Measuring and testing – Vibration – By mechanical waves
Reexamination Certificate
1999-03-29
2001-05-22
Chapman, John E. (Department: 2856)
Measuring and testing
Vibration
By mechanical waves
C073S629000
Reexamination Certificate
active
06234025
ABSTRACT:
BACKGROUND OF THE INVENTION
1. Field of the Invention (Technical Field)
The present invention relates to ultrasonic inspection of structural failures particularly for detecting disbonds or delaminations.
2. Background Art
One of the primary goals of the Federal Aviation Administration's (FAA) National Aging Aircraft Research Program (NAARP) is to foster new technology associated with the repair of civil aircraft. A typical aircraft can experience over 2,000 fatigue cycles (cabin pressurizations) and many more flight hours in a single year. The unavoidable by-product of this use is that flaws develop throughout the aircraft's skin and substructure elements. These flaws can take the form of cracks, corrosion, disbonds, dents, and gouges.
Composite doublers, or repair patches, provide a repair technique that can enhance the way aircraft are maintained. The high modulus of Boron-Epoxy composite material enables a doubler to pick up load efficiently and effectively when bonded to a metal structure. The load transfer occurs by shear through the adhesive. The composite doubler repair has several advantages over conventional repairs which include: corrosion resistance; light weight/high strength; elimination of rivets and additional rivet holes in the skin; conformation to complex shapes; access only to the outside of the fuselage being needed; and substantial cost and time savings.
As the commercial airline industry responds to calls for the ensured airworthiness of global airline fleets, inspection reliability is of growing importance. The development and application of new Nondestructive Inspection (NDI) techniques needs to keep pace with the growing understanding of aircraft structural aging phenomena. A primary inspection requirement for these doublers is the identification of disbonds between the composite laminate and the aluminum parent material.
Acceptance of composite doublers by civil aviation industry depends highly on a quick and comprehensive assessment of the integrity of the doubler at the initial installation of the composite doubler and at regular inspection intervals of the aircraft. In particular, identification of disbonds between the doubler and the aluminum skin and delaminations within the composite are important since these defects prevent the doubler from performing as designed. Disbonds can occur at installation of the doubler or at anytime during the service life of the aircraft. Because of the rapidly increasing use of composites on commercial airplanes, coupled with the potential for economic savings associated with their use in aircraft structures, it appears that the demand for validated composite inspection techniques will increase.

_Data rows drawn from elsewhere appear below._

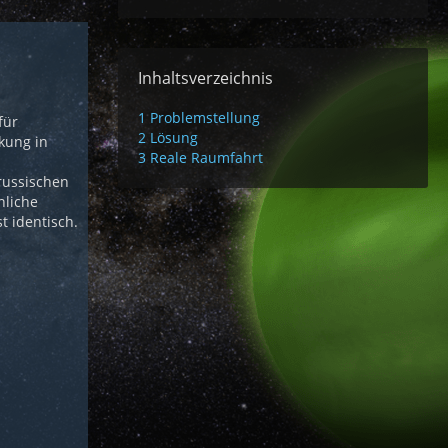
Inhaltsverzeichnis
1
Problemstellung
für
2
Lösung
kung in
3
Reale Raumfahrt
 russischen
nliche
t identisch.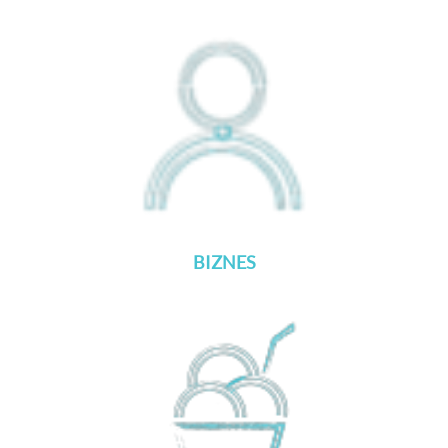
BIZNES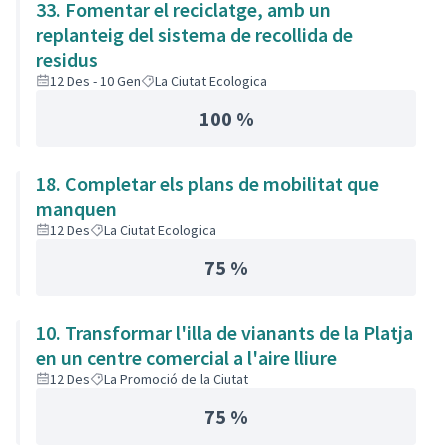
33. Fomentar el reciclatge, amb un
replanteig del sistema de recollida de
residus
12 Des - 10 Gen
La Ciutat Ecologica
100 %
18. Completar els plans de mobilitat que
manquen
12 Des
La Ciutat Ecologica
75 %
10. Transformar l'illa de vianants de la Platja
en un centre comercial a l'aire lliure
12 Des
La Promoció de la Ciutat
75 %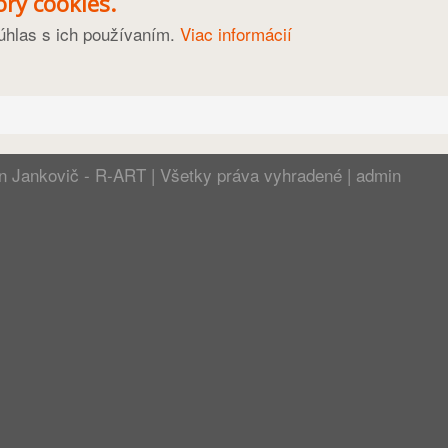
ry cookies.
úhlas s ich používaním.
Viac informácií
n Jankovič - R-ART
| Všetky práva vyhradené |
admin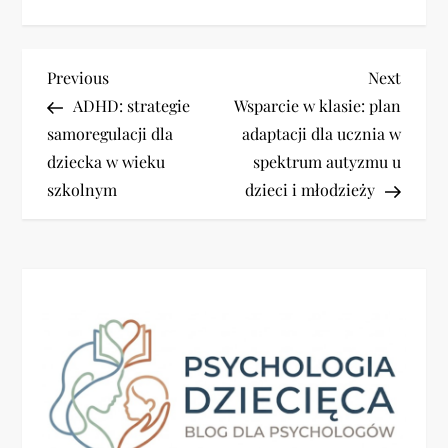
N
Previous
Next
Previous
Next
Post
Post
ADHD: strategie
Wsparcie w klasie: plan
a
samoregulacji dla
adaptacji dla ucznia w
dziecka w wieku
spektrum autyzmu u
w
szkolnym
dzieci i młodzieży
i
g
a
c
j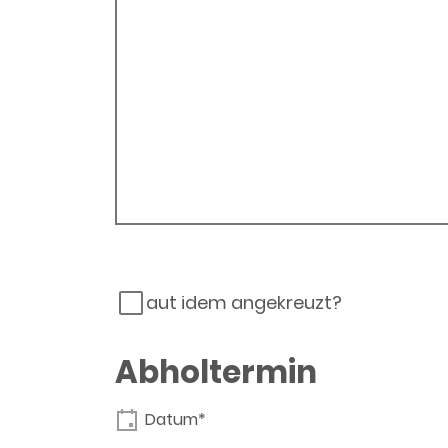
aut idem angekreuzt?
Abholtermin
Datum*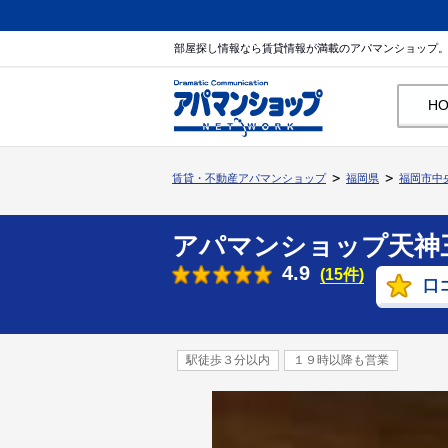
部屋探し情報なら賃貸情報が満載のアパマンショップ
H
賃貸・不動産アパマンショップ
福岡県
福岡市中
アパマンショップ天神
4.9
(15件)
口
駅徒歩３分以内
１９時以降も営業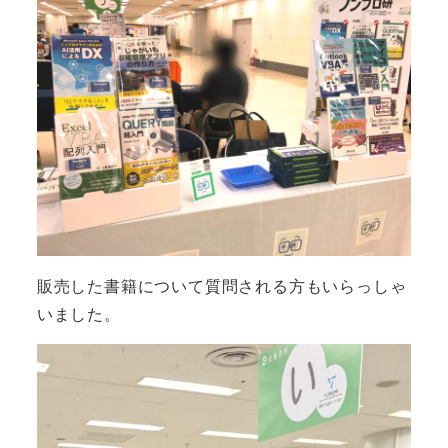
販売した書籍について質問される方もいらっしゃ
いました。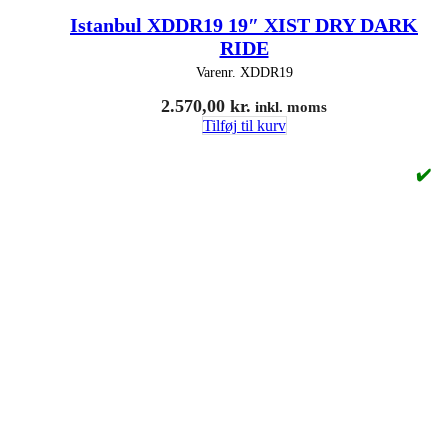
Istanbul XDDR19 19″ XIST DRY DARK
RIDE
Varenr.
XDDR19
2.570,00
kr.
inkl. moms
Tilføj til kurv
✔️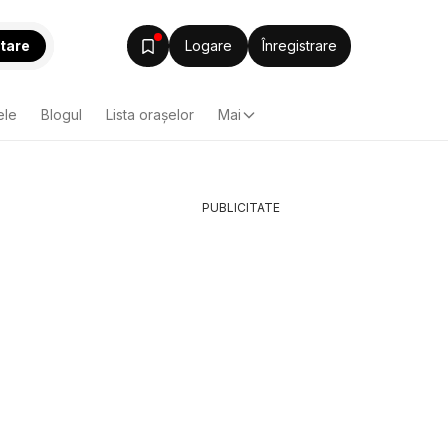
tare
Logare
Înregistrare
ele
Blogul
Lista oraşelor
Mai
PUBLICITATE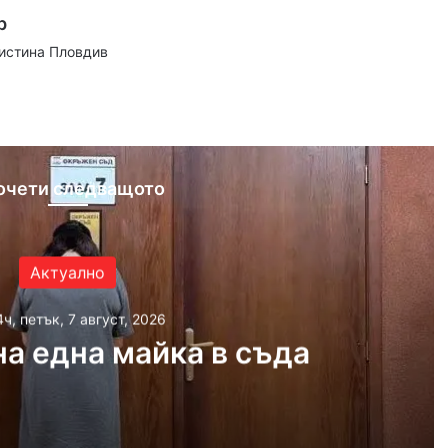
р
аистина Пловдив
ram
очети следващото
Актуално
4ч, петък, 7 август, 2026
а една майка в съда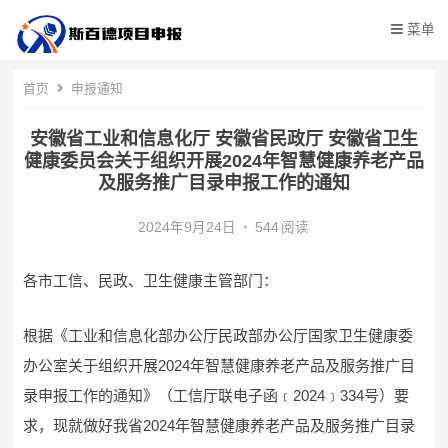
菜单
首页
申报通知
安徽省工业和信息化厅 安徽省民政厅 安徽省卫生
健康委员会关于组织开展2024年智慧健康养老产品
及服务推广目录申报工作的通知
2024年9月24日
•
544
阅读
各市工信、民政、卫生健康主管部门：
根据《工业和信息化部办公厅民政部办公厅国家卫生健康委
办公室关于组织开展2024年智慧健康养老产品及服务推广目
录申报工作的通知》（工信厅联电子函﹝2024﹞334号）要
求，现就做好我省2024年智慧健康养老产品及服务推广目录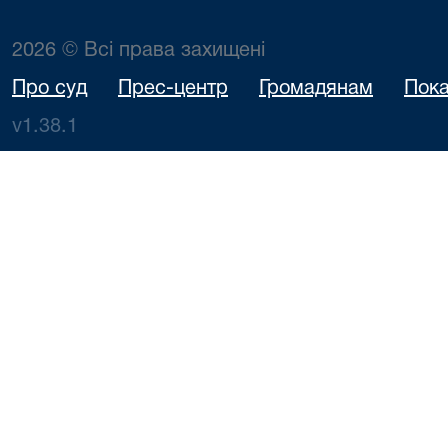
2026 © Всі права захищені
Про суд
Прес-центр
Громадянам
Пока
v1.38.1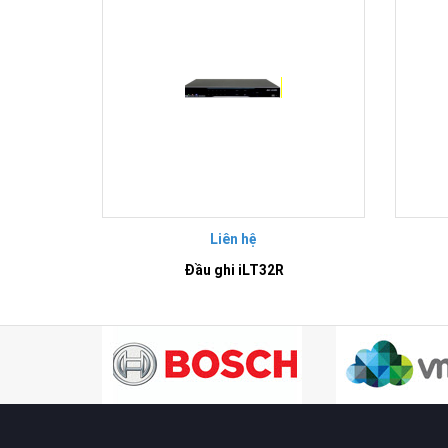
Liên hệ
Đầu ghi iLT32R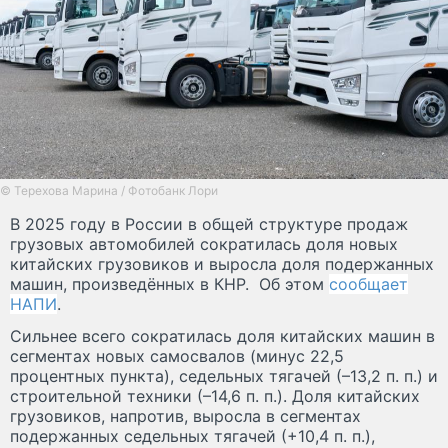
© Терехова Марина / Фотобанк Лори
В 2025 году в России в общей структуре продаж
грузовых автомобилей сократилась доля новых
китайских грузовиков и выросла доля подержанных
машин, произведённых в КНР. Об этом
сообщает
НАПИ
.
Сильнее всего сократилась доля китайских машин в
сегментах новых самосвалов (минус 22,5
процентных пункта), седельных тягачей (–13,2 п. п.) и
строительной техники (–14,6 п. п.). Доля китайских
грузовиков, напротив, выросла в сегментах
подержанных седельных тягачей (+10,4 п. п.),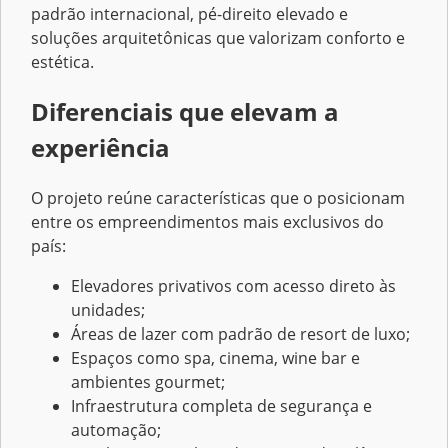
padrão internacional, pé-direito elevado e
soluções arquitetônicas que valorizam conforto e
estética.
Diferenciais que elevam a
experiência
O projeto reúne características que o posicionam
entre os empreendimentos mais exclusivos do
país:
Elevadores privativos com acesso direto às
unidades;
Áreas de lazer com padrão de resort de luxo;
Espaços como spa, cinema, wine bar e
ambientes gourmet;
Infraestrutura completa de segurança e
automação;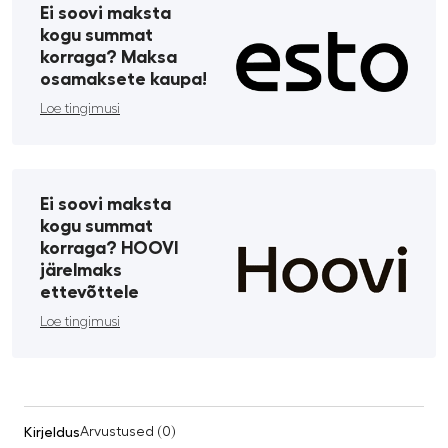
Ei soovi maksta
kogu summat
korraga? Maksa
osamaksete kaupa!
Loe tingimusi
Ei soovi maksta
kogu summat
korraga? HOOVI
järelmaks
ettevõttele
Loe tingimusi
Kirjeldus
Arvustused (0)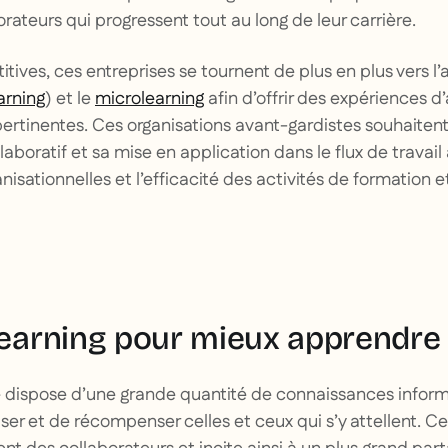
orateurs qui progressent tout au long de leur carrière.
tives, ces entreprises se tournent de plus en plus vers l
arning
) et le
microlearning
afin d’offrir des expériences d
ertinentes. Ces organisations avant-gardistes souhaitent
laboratif et sa mise en application dans le flux de travail 
isationnelles et l’efficacité des activités de formation e
 learning pour mieux apprendre
dispose d’une grande quantité de connaissances informell
iser et de récompenser celles et ceux qui s’y attellent. C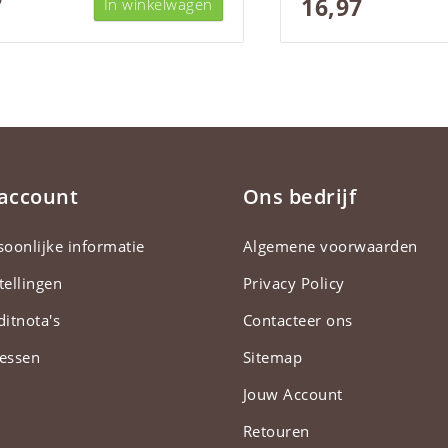
7
16,97
In winkelwagen
 account
Ons bedrijf
soonlijke informatie
Algemene voorwaarden
tellingen
Privacy Policy
ditnota's
Contacteer ons
essen
Sitemap
Jouw Account
Retouren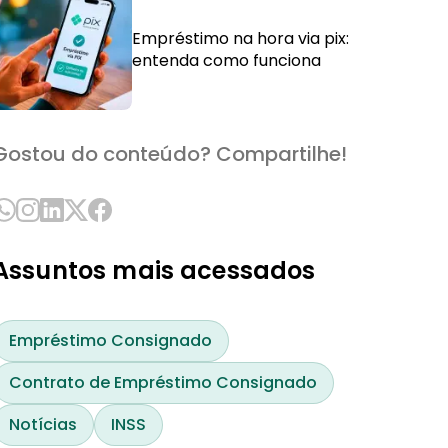
Empréstimo na hora via pix:
entenda como funciona
Gostou do conteúdo? Compartilhe!
Assuntos mais acessados
Empréstimo Consignado
Contrato de Empréstimo Consignado
Notícias
INSS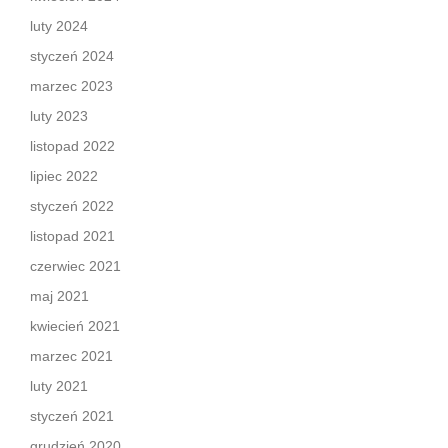
luty 2024
styczeń 2024
marzec 2023
luty 2023
listopad 2022
lipiec 2022
styczeń 2022
listopad 2021
czerwiec 2021
maj 2021
kwiecień 2021
marzec 2021
luty 2021
styczeń 2021
grudzień 2020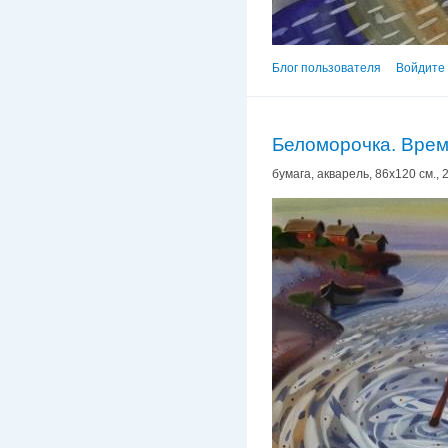
Блог пользователя
Войдите 
Беломорочка. Врем
бумага, акварель, 86х120 см., 2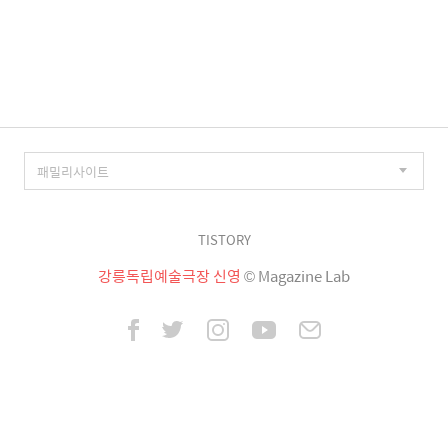
TISTORY
강릉독립예술극장 신영
© Magazine Lab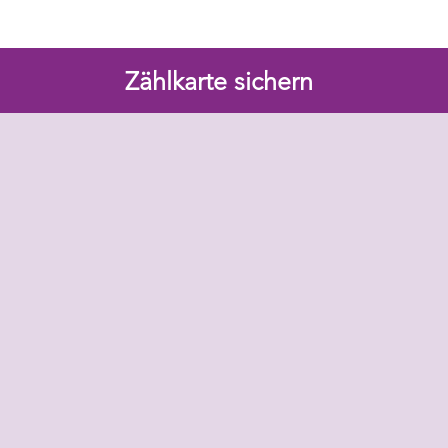
Zählkarte sichern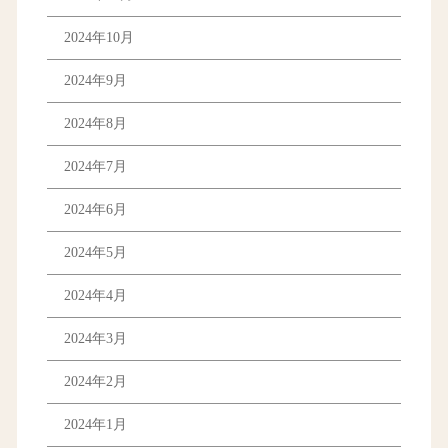
2024年10月
2024年9月
2024年8月
2024年7月
2024年6月
2024年5月
2024年4月
2024年3月
2024年2月
2024年1月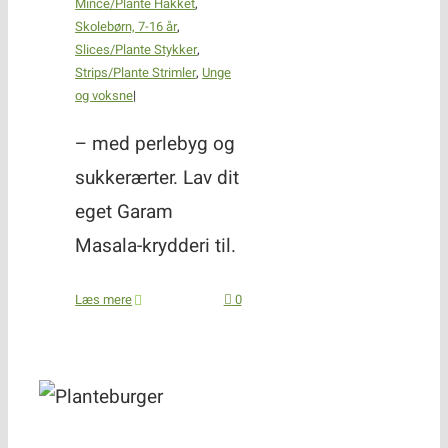
Mince/Plante Hakket
,
Skolebørn, 7-16 år
,
Slices/Plante Stykker
,
Strips/Plante Strimler
,
Unge
og voksne
|
– med perlebyg og
sukkerærter. Lav dit
eget Garam
Masala-krydderi til.
Læs mere
0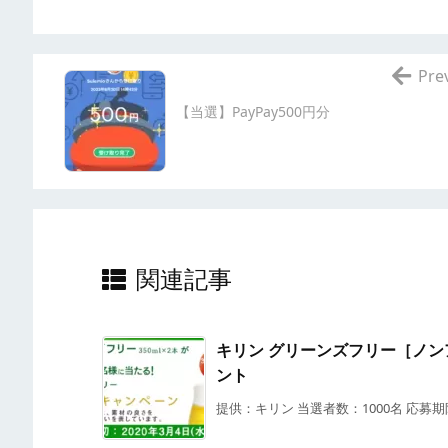
Pre
【当選】PayPay500円分
関連記事
キリン グリーンズフリー［ノンア
ント
提供：キリン 当選者数：1000名 応募期限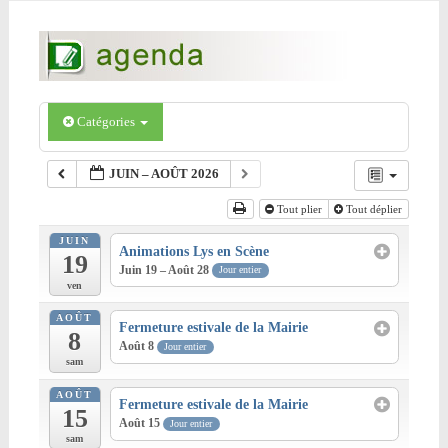
Catégories
JUIN – AOÛT 2026
Tout plier
Tout déplier
JUIN
Animations Lys en Scène
19
Juin 19 – Août 28
Jour entier
ven
AOÛT
Fermeture estivale de la Mairie
8
Août 8
Jour entier
sam
AOÛT
Fermeture estivale de la Mairie
15
Août 15
Jour entier
sam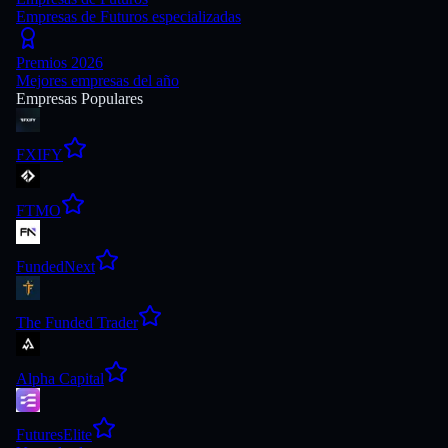
Empresas de Futuros especializadas
Premios 2026
Mejores empresas del año
Empresas Populares
FXIFY
FTMO
FundedNext
The Funded Trader
Alpha Capital
FuturesElite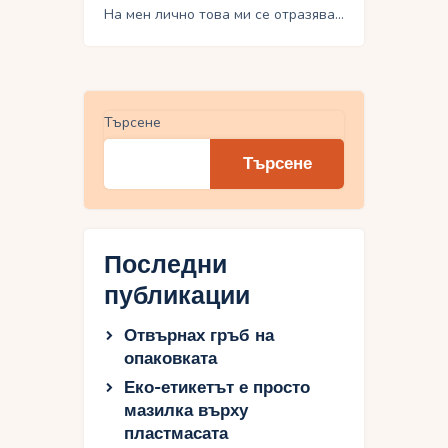
На мен лично това ми се отразява…
Търсене
Търсене
Последни
публикации
Отвърнах гръб на
опаковката
Еко-етикетът е просто
мазилка върху
пластмасата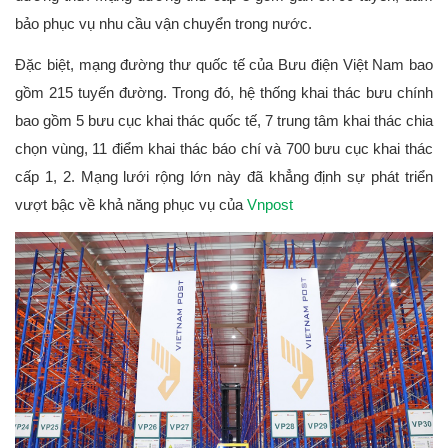
bảo phục vụ nhu cầu vận chuyển trong nước. 
Đặc biệt, mạng đường thư quốc tế của Bưu điện Việt Nam bao 
gồm 215 tuyến đường. Trong đó, hệ thống khai thác bưu chính 
bao gồm 5 bưu cục khai thác quốc tế, 7 trung tâm khai thác chia 
chọn vùng, 11 điểm khai thác báo chí và 700 bưu cục khai thác 
cấp 1, 2. Mạng lưới rộng lớn này đã khẳng định sự phát triển 
vượt bậc về khả năng phục vụ của 
Vnpost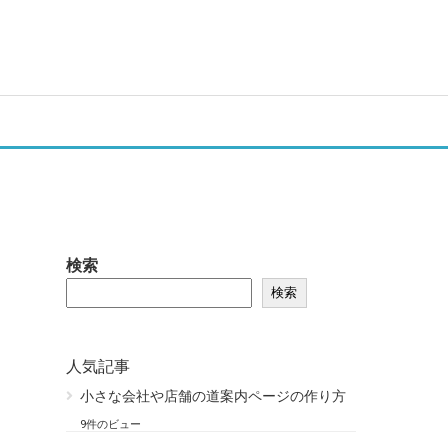
検索
検索
人気記事
小さな会社や店舗の道案内ページの作り方
9件のビュー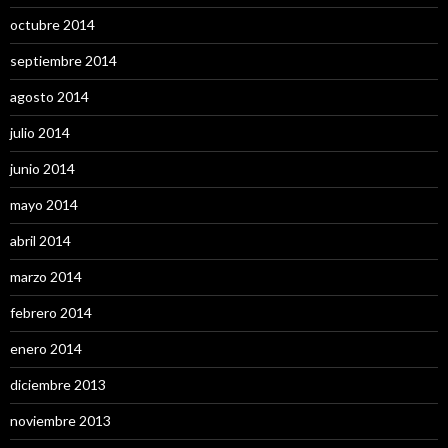
octubre 2014
septiembre 2014
agosto 2014
julio 2014
junio 2014
mayo 2014
abril 2014
marzo 2014
febrero 2014
enero 2014
diciembre 2013
noviembre 2013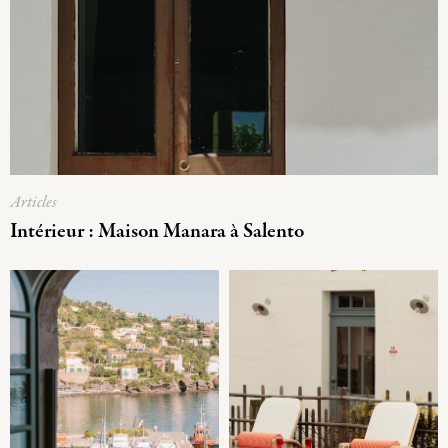
Articles
Intérieur : Maison Manara à Salento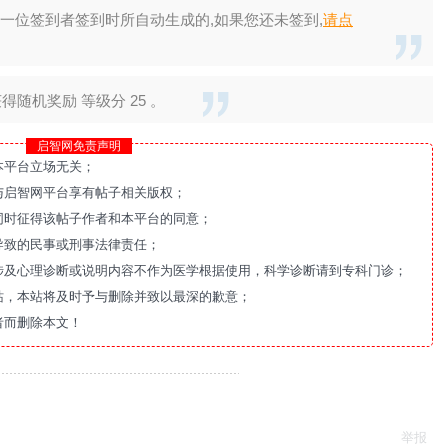
一位签到者签到时所自动生成的,如果您还未签到,
请点
随机奖励 等级分 25 。
启智网免责声明
本平台立场无关；
与启智网平台享有帖子相关版权；
同时征得该帖子作者和本平台的同意；
导致的民事或刑事法律责任；
涉及心理诊断或说明内容不作为医学根据使用，科学诊断请到专科门诊；
站，本站将及时予与删除并致以最深的歉意；
者而删除本文！
举报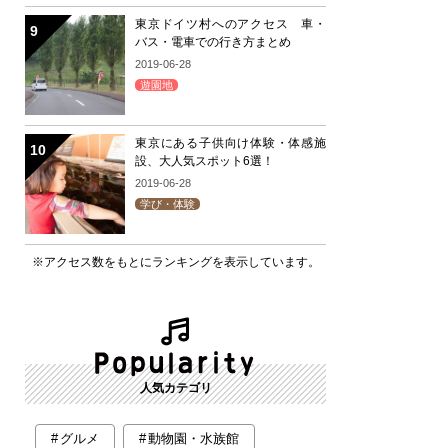
東京ドイツ村へのアクセス 車・
バス・電車での行き方まとめ
2019-06-28
遊園地
東京にある子供向け体験・体感施
設、大人気スポット6選！
2019-06-28
学び・体験
※アクセス数をもとにランキングを表示しています。
人気カテゴリ
グルメ
動物園・水族館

The two main potential causes of structural failure in composite doubler installations are cracks in the aluminum and adhesive disbonds/delaminations. When disbonds or delaminations occur, they may lead to joint failures. By their nature, they occur at an interface and are, therefore, always hidden. A combination of fatigue loads and other environmental weathering effects can combine to initiate these types of flaws. Periodic inspections of the composite doubler for disbonds and delaminations (from fabrication, installation, fatigue, or impact damage) is essential to assuring.the successful operation of the doubler over time. The interactions at the bond interface are extremely complex, with the result that the strength of the bond is difficult to predict or measure. Even a partial disbond may compromise the integrity of the structural assembly. Therefore, it is necessary to detect all areas of disbonding or delamination before joint failures can occur.
Ultrasonic inspection is a nondestructive method in which beams of high frequency sound waves are introduced into materials for the detection of surface and subsurface flaws in the material. In ultrasonic pulse-echo inspections, short bursts of ultrasonic energy are interjected into a testpiece at regular intervals of time. In most pulse-echo systems, a single transducer acts alternately as the sending and receiving transducer. Sometimes it is advantageous to use separate sending and receiving transducers for pulse-echo inspection. The term pitch-catch is often used in connection with separate sending and receiving transducers.
The sound waves, normally at frequencies between 0.1 and 25 MHz, travel through the material with some attendant loss of energy (attenuation) and are reflected at interfaces. The reflected beam is displayed and then analyzed to define the presence and location of flaws. The degree of reflection depends largely on the physical state of the materials forming the interface. Cracks, delaminations, shrinkage cavities, pores, disbonds, and other discontinuities that produce reflective interfaces can be detected. Complete reflection, partial reflection, scattering or other detectable effect on the ultrasonic waves can be used as the basis of flaw detection. In addition to wave reflection, other variations in the wave, which can be monitored, include: time of transit through the structure to be inspected, attenuation, and features of the spectral response.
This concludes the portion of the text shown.